PROBLEM DETAILS:
Below are some entries. Copy each line that holds the string "Swift".

====================

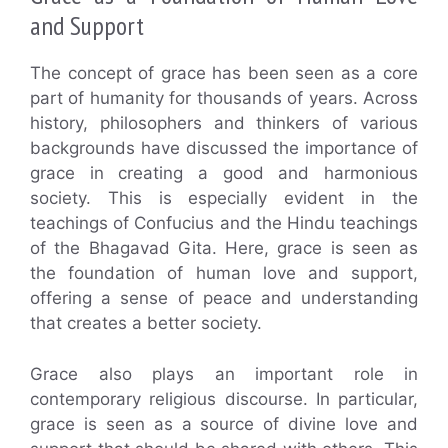
and Support
The concept of grace has been seen as a core
part of humanity for thousands of years. Across
history, philosophers and thinkers of various
backgrounds have discussed the importance of
grace in creating a good and harmonious
society. This is especially evident in the
teachings of Confucius and the Hindu teachings
of the Bhagavad Gita. Here, grace is seen as
the foundation of human love and support,
offering a sense of peace and understanding
that creates a better society.
Grace also plays an important role in
contemporary religious discourse. In particular,
grace is seen as a source of divine love and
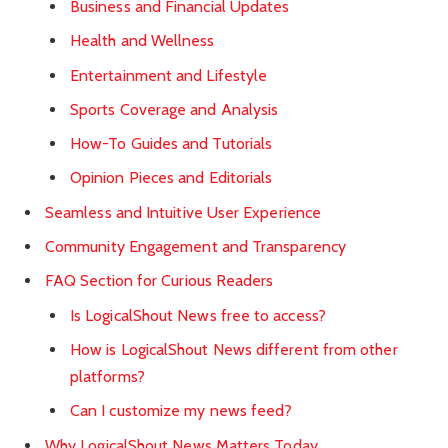
Business and Financial Updates
Health and Wellness
Entertainment and Lifestyle
Sports Coverage and Analysis
How-To Guides and Tutorials
Opinion Pieces and Editorials
Seamless and Intuitive User Experience
Community Engagement and Transparency
FAQ Section for Curious Readers
Is LogicalShout News free to access?
How is LogicalShout News different from other
platforms?
Can I customize my news feed?
Why LogicalShout News Matters Today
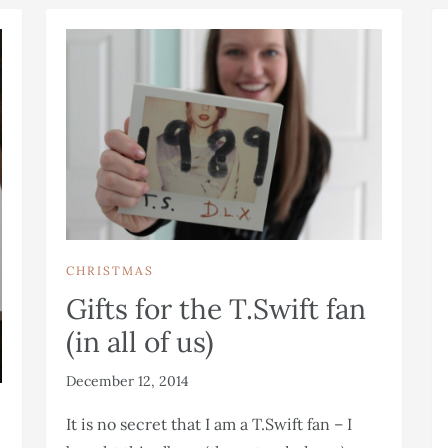
CHRISTMAS
Gifts for the T.Swift fan
(in all of us)
December 12, 2014
It is no secret that I am a T.Swift fan – I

====================

OUTPUT:
Gifts for the T.Swift fan
It is no secret that I am a T.Swift fan – I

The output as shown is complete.